Dans les soutes du Shun Feng, 3,2 tonnes d'ailerons de requins. Soit 65 tonnes de squales pêchés, dépecés et rejetés à la mer ! Le palangrier pirate, sous pavillon taïwanais, a été arraisonné début septembre, 200 km à l'ouest des côtes de Madagascar par un patrouilleur de la Commission de l'océan Indien (COI), qui participe à la surveillance de la zone économique exclusive (ZEE) de ses membres. C'est-à-dire les Seychelles, les Comores, Maurice, Madagascar et la France, présente via la Réunion, les îles Eparses dans le canal du Mozambique et les Terres australes et antarctiques françaises, dans le grand sud. Les ailerons de requins, très prisés sur le marché asiatique, sont convoités dans cette partie du monde, comme le thon ou encore la légine, un poisson dont sont friands les Japonais et les Américains.

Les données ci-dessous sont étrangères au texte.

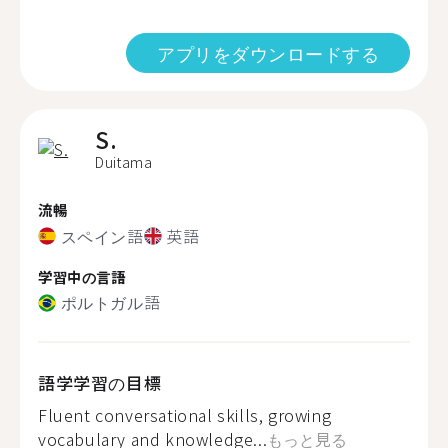
アプリをダウンロードする
S.
Duitama
流暢
スペイン語
英語
学習中の言語
ポルトガル語
語学学習の目標
Fluent conversational skills, growing
vocabulary and knowledge...
もっと見る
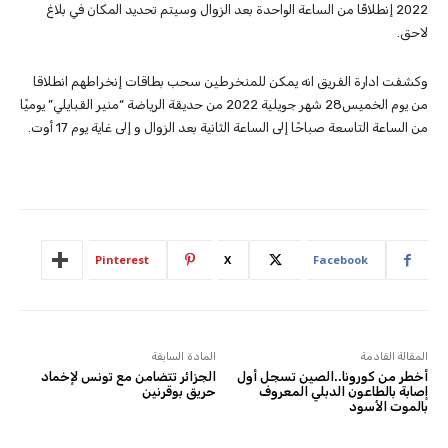
2022 إنطلاقًا من الساعة الواحدة بعد الزوال وسيتم تحديد المكان في بلاغ
لاحق.
وكشفت ادارة الفريق انه يمكن للمنخرطين سحب بطاقات إنخراطهم انطلاقا
من يوم الخميس28 شهر جويلية 2022 من حديقة الرياضة “منير القبايلي” يوميًا
من الساعة التاسعة صباحًا إلى الساعة الثانية بعد الزوال و إلى غاية يوم 17 أوت.
Pinterest
X
Facebook
المقالة القادمة
المادة السابقة
أخطر من كورونا..الصين تسجل أول
الجزائر تتضامن مع تونس لإخماد
إصابة بالطاعون الدبلي المعروف
حريق بوقرنين
بالموت الأسود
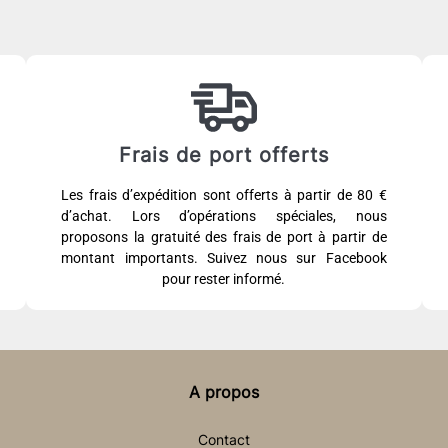
Frais de port offerts
Les frais d’expédition sont offerts à partir de 80 €
d’achat. Lors d’opérations spéciales, nous
proposons la gratuité des frais de port à partir de
montant importants. Suivez nous sur Facebook
pour rester informé.
A propos
Contact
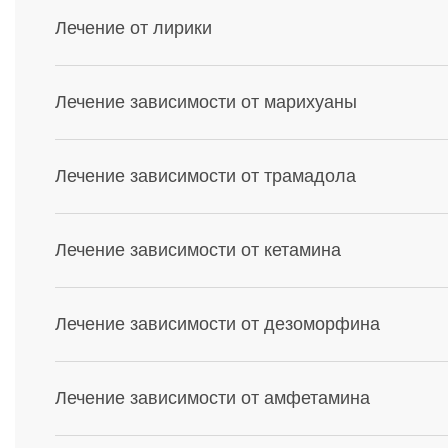
Лечение от лирики
Лечение зависимости от марихуаны
Лечение зависимости от трамадола
Лечение зависимости от кетамина
Лечение зависимости от дезоморфина
Лечение зависимости от амфетамина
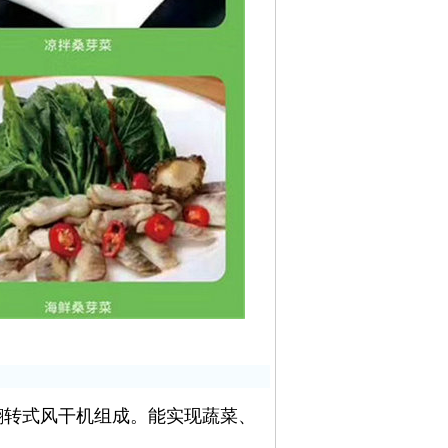
翻转式风干机组成。
能实现蔬菜、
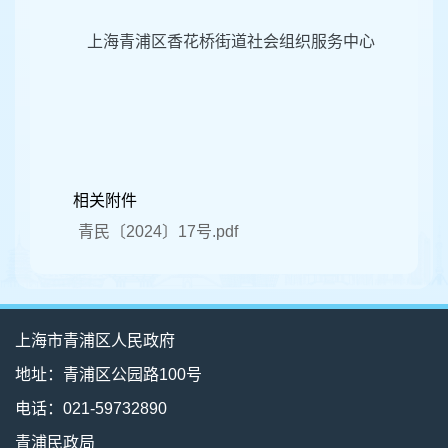
上海青浦区香花桥街道社会组织服务中心
相关附件
青民〔2024〕17号.pdf
上海市青浦区人民政府
地址：青浦区公园路100号
电话：021-59732890
青浦民政局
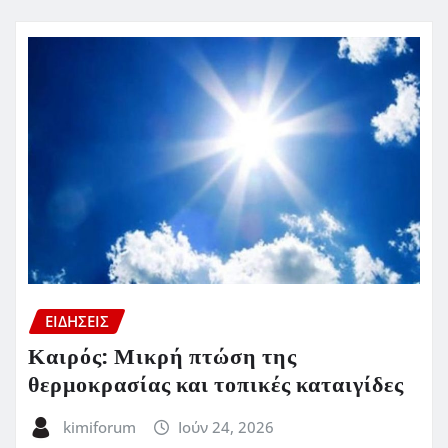
ΕΙΔΗΣΕΙΣ
Καιρός: Μικρή πτώση της
θερμοκρασίας και τοπικές καταιγίδες
kimiforum
Ιούν 24, 2026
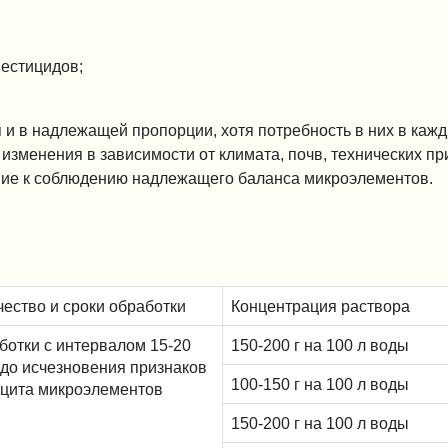
естицидов;
и в надлежащей пропорции, хотя потребность в них в каж
зменения в зависимости от климата, почв, технических пр
ние к соблюдению надлежащего баланса микроэлементов.
чество и сроки обработки
Концентрация раствора
ботки с интервалом 15-20
150-200 г на 100 л воды
 до исчезновения признаков
100-150 г на 100 л воды
цита микроэлементов
150-200 г на 100 л воды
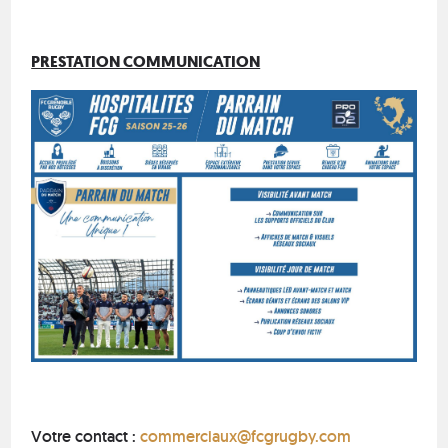
PRESTATION COMMUNICATION
Votre contact :
commerciaux@fcgrugby.com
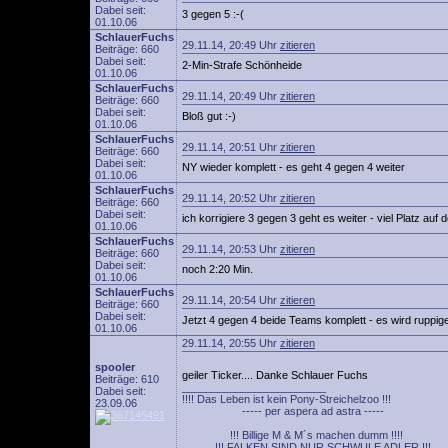
Dabei seit:
3 gegen 5 :-(
01.10.06
SchlauerFuchs
29.11.14, 20:49 Uhr
zitieren
Beiträge: 660
Dabei seit:
2-Min-Strafe Schönheide
01.10.06
SchlauerFuchs
29.11.14, 20:49 Uhr
zitieren
Beiträge: 660
Dabei seit:
Bloß gut :-)
01.10.06
SchlauerFuchs
29.11.14, 20:51 Uhr
zitieren
Beiträge: 660
Dabei seit:
NY wieder komplett - es geht 4 gegen 4 weiter
01.10.06
SchlauerFuchs
29.11.14, 20:52 Uhr
zitieren
Beiträge: 660
Dabei seit:
ich korrigiere 3 gegen 3 geht es weiter - viel Platz auf d
01.10.06
SchlauerFuchs
29.11.14, 20:53 Uhr
zitieren
Beiträge: 660
Dabei seit:
noch 2:20 Min.
01.10.06
SchlauerFuchs
29.11.14, 20:54 Uhr
zitieren
Beiträge: 660
Dabei seit:
Jetzt 4 gegen 4 beide Teams komplett - es wird ruppiger
01.10.06
29.11.14, 20:55 Uhr
zitieren
spooler
geiler Ticker.... Danke Schlauer Fuchs
Beiträge: 610
________________________
Dabei seit:
!!!! Das Leben ist kein Pony-Streichelzoo !!!
23.09.06
----- per aspera ad astra -----
!!! Billige M & M´s machen dumm !!!!
!!! FALKEN SIND NUR SCHWULE ADLER !!!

La ZEE des territoires français de l’océan Indien s’étendant sur plus de 2,8 millions de km², la Réunion est elle-même à la pointe de la lutte contre la ruée vers «l’or blanc». Entre 1997 et 2001, 22 navires pirates ont été arraisonnés par la marine nationale, la dernière interception remontant à l’an dernier. Mais la zone est immense : il faut parfois deux semaines pour rejoindre un palangrier suspect ! Aussi, outre la coopération avec la COI dans la partie nord, la France et l’Australie se sont entendues pour surveiller ensemble leur zone économique exclusive, près des îles Kerguelen, à plus de 3 000 km au sud de la Réunion.